Our Crooked Hearts(27)
* * *
It was past two when we let ourselves into Billy’s place. The front hall smelled like pasta sauce and hewn wood and dog fur, but in a good, comforting way. Gremlin surged around our legs as we crept over the creaky floor, both of us laughing at nothing.
“Bill?” His dad’s voice came down from the dark.
Shit, Billy mouthed, and guided me gently into the kitchen. We stopped against the wall, looking up, his hands still on my shoulders. “Hey, Dad,” he called. His breath was sweet with cheap sugar.
“You’ve been out on the porch all this time?”
“Couldn’t sleep.” He didn’t quite lie, I noted. “I’ll be quiet.”
“All right.” A pause, then his dad started walking down the stairs. We widened our eyes at each other but Mr. Paxton stopped halfway, feet creaking at the level of our heads. “Don’t wake your sister when you come up.

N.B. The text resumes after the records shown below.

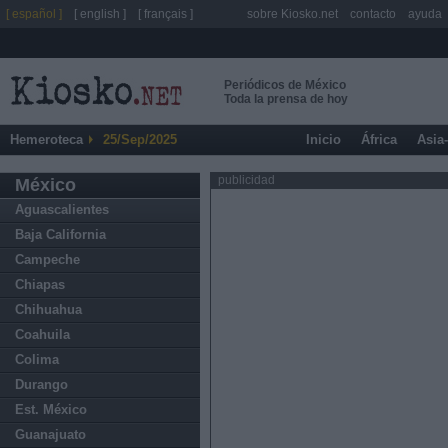
[ español ]
[ english ]
[ français ]
sobre Kiosko.net
contacto
ayuda
Periódicos de México
Toda la prensa de hoy
Hemeroteca
25/Sep/2025
Inicio
África
Asia
publicidad
México
Aguascalientes
Baja California
Campeche
Chiapas
Chihuahua
Coahuila
Colima
Durango
Est. México
Guanajuato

And try to go to bed a little earlier, this is getting ridiculous.”
“Okay,” Billy said. “Good night.”
We stood there for another small eternity, until we heard his dad’s door close. Billy took my hand and pressed it to his heart, so I could feel it racing. “Close,” he whispered.
We were standing face-to-face, the air snapping giddy between us. I felt this welling in my chest, like laughter but bigger, more painful. It felt momentous just lifting my eyes to meet his. Like an act of bravery. But I did it.
He hesitated, his saturated eyes on mine. Then he said my name.
And when he did it I got this flash. It was as swift and disorienting as the vision I’d had in my parents’ closet. In my ears his voice became two voices—one his own, one high and rough, a little boy’s; and his face was two faces—the one in front of me, and the one he’d worn when he was younger. The feeling it gave me was sweet and sharp and terrible and I jerked back, hitting the wall.
“What is it?” he said. Not bothering now to whisper.
“Nothing.”
“You just jumped a mile.”
I was frantic suddenly to be alone, to think. “Yeah, no. I’m fine. I just. I’ve gotta go.”
He was on some precipice. I could see it. “Ivy,” he said again, so soft. “Please don’t do this.”
“Do what?” For no reason his words sent an ice cube down my spine. “What are you talking about? Why are you being weird?”
He stepped away from me, his face shocked clean. “Why am I being weird. Wow. That’s messed up. Actually, all of this is messed up. Why did I even try?”
Panic made me speak too sharply. “Is this still about me turning you down in junior high?”
“Turning me down,” Billy said, voice rising. “Is that how you’d describe it?”
Then he checked himself, glancing at the ceiling. “Look,” he said quietly. “I know we were kids. I know I should be over it. I am. But pretending none of it ever happened? That’s just so mean.”
I gaped at him. “Are you talking about the— Are you still talking about the—”
Billy glared at me, jaw ticked forward like he was trying not to cry. “You broke my heart, Ivy. You broke my fucking heart. And the worst part is you made your mom do it for you.”
The tile floor was dropping away from me. Smoky bites were being taken from the edges of my sight. “No,” I said, shaking my head. “No.”
He pressed his hands to his eyes, like he couldn’t stand to look at me. “Please just go. Okay? Just go.”
CHAPTER FIFTEEN
The city
Back then
Summer came and school let out and the city was our candy box. We bought mangoes on Devon and ate them by the lake. We swam in deep water off the ledge at Ohio Street, our mouths all sticky with coconut paletas. We went to so many shows our ears never had time to stop humming, so we walked around all the time in a mellow cocoon of damage.
And all that long, heat-sick season, we were magic.
When I remembered that summer later it was bright and dark, all my memories sun-drenched or cast in hard shadow. I was in love, with Fee and Marion and our city and the possibilities that hissed under our hands every time we gathered in a circle of three.
But in the other half of my life was my dad. His spine a column of crumbling discs, his bedside table a cache of orange pill bottles. By summer’s end I’d understand he was never going to be okay again. I think I knew I’d be an orphan soon. The knowledge was the black-eyed dog that followed me, nipping at my bike tires and curling up in the corners of my room. Magic was joy and power and control. It was the thunderclap that chased away, at least for a little while, that slinking dog.
Through everything Fee and I kept telling ourselves it was all just fun. Even as the spells we worked stained steadily darker. Even as the riskier magic we found in the occultist’s book—spells to distract, to mislead, to punish—rebounded on us with strobing headaches and a wrung-out famishment, and Fee started brewing a fermented tea that helped with the pain of blowback. Even then we told ourselves this drug we were living on, whose costs we couldn’t begin to reckon, was within our control.
Not Marion. She was a liar, but she didn’t lie to herself. From the very start she came to magic as an acolyte. Of the book, of the craft, and, most of all, of the dead occultist whose book it had been. Her name was Astrid Washington, and Marion talked about her like a girl with a crush.